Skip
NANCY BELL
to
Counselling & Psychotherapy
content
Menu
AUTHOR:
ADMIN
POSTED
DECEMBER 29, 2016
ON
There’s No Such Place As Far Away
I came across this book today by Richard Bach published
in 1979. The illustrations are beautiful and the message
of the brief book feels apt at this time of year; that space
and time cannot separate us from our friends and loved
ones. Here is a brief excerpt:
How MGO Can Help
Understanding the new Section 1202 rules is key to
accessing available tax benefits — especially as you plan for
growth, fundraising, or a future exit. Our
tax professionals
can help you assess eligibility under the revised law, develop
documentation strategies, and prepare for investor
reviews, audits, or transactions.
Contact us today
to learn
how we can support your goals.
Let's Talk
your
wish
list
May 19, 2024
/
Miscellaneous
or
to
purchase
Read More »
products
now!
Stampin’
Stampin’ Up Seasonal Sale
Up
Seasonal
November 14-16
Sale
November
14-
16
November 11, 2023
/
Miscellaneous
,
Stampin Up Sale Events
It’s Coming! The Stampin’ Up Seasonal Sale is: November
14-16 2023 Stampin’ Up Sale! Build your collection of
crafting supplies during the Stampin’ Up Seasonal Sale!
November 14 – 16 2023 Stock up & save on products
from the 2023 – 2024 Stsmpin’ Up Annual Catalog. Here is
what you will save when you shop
...
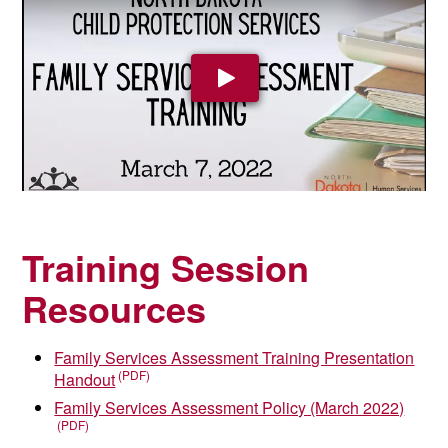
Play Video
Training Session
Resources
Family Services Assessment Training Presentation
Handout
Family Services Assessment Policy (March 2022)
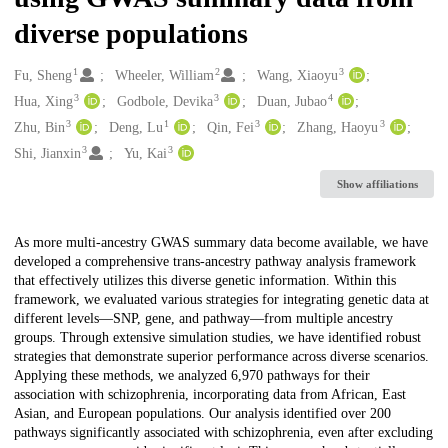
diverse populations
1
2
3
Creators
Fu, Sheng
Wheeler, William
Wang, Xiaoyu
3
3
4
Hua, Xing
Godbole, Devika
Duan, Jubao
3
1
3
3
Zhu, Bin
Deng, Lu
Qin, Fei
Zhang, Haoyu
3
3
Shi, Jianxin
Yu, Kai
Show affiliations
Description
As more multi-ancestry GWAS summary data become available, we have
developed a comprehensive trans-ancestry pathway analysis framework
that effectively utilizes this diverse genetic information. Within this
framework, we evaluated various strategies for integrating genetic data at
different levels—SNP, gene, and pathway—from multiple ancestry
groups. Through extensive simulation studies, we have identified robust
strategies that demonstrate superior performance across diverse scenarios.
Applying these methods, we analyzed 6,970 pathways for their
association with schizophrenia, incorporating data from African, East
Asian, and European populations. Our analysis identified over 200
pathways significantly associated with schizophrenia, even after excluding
--
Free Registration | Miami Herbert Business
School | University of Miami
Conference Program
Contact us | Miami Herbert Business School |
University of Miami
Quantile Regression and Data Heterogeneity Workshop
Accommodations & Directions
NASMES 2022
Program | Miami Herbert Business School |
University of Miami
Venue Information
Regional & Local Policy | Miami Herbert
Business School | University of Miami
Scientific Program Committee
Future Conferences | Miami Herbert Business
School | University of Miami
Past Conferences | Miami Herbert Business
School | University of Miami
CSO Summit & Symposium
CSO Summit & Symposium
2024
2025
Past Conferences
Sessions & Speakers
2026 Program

■ **DIRECTIONS FOR THIS TASK**: What is the number of lines in the entries above that contain the word "framework"? Answer with that number only.

■ **ANSWER TO THE EXERCISE**: 2